Write the entries below out again without a single difference.

Saved data entries:
-- -- --

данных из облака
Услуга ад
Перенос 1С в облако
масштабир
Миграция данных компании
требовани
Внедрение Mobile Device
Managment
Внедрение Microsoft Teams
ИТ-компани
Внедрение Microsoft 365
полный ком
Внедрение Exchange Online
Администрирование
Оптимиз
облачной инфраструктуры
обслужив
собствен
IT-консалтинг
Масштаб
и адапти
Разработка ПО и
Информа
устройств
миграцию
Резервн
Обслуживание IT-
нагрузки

-- -- --

* [RESULT]:
данных из облака
Услуга ад
Перенос 1С в облако
масштабир
Миграция данных компании
требовани
Внедрение Mobile Device
Managment
Внедрение Microsoft Teams
ИТ-компани
Внедрение Microsoft 365
полный ком
Внедрение Exchange Online
Администрирование
Оптимиз
облачной инфраструктуры
обслужив
собствен
IT-консалтинг
Масштаб
и адапти
Разработка ПО и
Информа
устройств
миграцию
Резервн
Обслуживание IT-
нагрузки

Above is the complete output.